[Available records]:
▬▬▬

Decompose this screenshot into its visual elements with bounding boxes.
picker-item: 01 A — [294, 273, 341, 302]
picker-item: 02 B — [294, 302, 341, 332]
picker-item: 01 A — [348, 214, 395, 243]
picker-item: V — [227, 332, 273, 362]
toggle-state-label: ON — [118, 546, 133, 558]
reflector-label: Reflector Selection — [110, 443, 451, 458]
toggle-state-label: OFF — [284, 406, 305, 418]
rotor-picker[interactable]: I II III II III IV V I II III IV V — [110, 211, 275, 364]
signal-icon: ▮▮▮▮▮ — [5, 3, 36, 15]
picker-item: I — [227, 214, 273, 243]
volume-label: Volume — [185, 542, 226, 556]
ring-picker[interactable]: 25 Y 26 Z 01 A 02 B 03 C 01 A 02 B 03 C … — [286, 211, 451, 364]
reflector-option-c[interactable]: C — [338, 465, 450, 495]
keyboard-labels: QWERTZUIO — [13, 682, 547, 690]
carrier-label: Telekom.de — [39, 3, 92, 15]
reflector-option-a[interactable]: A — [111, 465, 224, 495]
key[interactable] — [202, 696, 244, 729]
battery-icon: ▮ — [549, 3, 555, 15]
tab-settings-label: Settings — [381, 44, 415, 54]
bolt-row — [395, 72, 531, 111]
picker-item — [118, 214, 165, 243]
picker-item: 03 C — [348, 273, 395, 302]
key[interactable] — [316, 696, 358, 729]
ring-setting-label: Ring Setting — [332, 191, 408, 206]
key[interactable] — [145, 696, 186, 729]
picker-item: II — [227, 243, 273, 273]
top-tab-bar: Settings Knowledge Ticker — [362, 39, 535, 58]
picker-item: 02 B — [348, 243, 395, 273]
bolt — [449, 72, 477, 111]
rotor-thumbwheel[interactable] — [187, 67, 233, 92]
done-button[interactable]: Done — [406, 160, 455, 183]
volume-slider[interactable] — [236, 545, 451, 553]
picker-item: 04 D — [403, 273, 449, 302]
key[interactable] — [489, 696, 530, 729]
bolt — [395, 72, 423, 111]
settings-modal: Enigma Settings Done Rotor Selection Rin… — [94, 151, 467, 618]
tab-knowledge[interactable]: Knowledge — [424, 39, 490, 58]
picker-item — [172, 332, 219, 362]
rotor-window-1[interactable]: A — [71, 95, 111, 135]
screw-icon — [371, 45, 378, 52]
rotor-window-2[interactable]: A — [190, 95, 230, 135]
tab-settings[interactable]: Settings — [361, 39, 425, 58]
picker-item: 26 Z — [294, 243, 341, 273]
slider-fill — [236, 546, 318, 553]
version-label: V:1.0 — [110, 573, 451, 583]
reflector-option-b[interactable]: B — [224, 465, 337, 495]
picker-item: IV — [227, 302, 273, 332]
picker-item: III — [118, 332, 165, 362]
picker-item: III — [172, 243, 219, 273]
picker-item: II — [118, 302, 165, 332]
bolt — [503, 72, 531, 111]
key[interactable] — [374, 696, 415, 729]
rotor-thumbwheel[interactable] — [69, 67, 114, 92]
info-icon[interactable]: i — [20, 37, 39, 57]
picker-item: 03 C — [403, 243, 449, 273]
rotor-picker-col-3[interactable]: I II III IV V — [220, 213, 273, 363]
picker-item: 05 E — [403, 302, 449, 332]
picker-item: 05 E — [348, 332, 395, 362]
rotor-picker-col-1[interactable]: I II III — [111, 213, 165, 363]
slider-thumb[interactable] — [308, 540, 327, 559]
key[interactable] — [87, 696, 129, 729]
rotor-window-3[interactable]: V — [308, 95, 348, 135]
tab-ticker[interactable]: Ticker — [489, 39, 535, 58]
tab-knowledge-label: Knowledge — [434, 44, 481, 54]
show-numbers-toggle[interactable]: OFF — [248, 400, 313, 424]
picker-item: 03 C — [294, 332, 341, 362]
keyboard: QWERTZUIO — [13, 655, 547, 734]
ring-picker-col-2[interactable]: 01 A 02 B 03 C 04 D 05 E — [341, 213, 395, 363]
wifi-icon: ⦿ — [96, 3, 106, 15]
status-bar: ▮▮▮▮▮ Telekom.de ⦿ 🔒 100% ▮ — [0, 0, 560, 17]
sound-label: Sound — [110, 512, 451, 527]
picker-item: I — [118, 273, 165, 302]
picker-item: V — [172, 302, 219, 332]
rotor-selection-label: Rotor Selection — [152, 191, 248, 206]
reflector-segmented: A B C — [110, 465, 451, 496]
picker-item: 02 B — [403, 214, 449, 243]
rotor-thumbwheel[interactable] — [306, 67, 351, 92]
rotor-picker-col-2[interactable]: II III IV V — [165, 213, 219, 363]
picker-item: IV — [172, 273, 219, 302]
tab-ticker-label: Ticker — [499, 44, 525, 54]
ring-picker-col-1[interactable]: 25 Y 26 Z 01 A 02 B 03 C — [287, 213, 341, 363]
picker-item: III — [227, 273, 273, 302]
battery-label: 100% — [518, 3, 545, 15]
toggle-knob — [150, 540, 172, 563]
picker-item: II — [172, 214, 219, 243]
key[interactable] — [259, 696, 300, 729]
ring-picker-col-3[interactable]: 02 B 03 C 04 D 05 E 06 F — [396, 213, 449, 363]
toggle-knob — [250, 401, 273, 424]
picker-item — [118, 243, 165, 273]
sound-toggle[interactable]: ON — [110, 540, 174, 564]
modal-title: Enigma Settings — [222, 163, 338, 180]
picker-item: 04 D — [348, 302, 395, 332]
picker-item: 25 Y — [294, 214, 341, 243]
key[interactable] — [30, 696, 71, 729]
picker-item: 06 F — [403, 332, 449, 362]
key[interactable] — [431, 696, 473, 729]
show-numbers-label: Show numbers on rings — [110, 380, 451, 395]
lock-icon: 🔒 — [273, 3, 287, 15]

▬▬▬

[Work instructions]:
Bring together each line above where the string "QWERTZUIO" turns up.

[Answer space]:
keyboard-labels: QWERTZUIO — [13, 682, 547, 690]
keyboard: QWERTZUIO — [13, 655, 547, 734]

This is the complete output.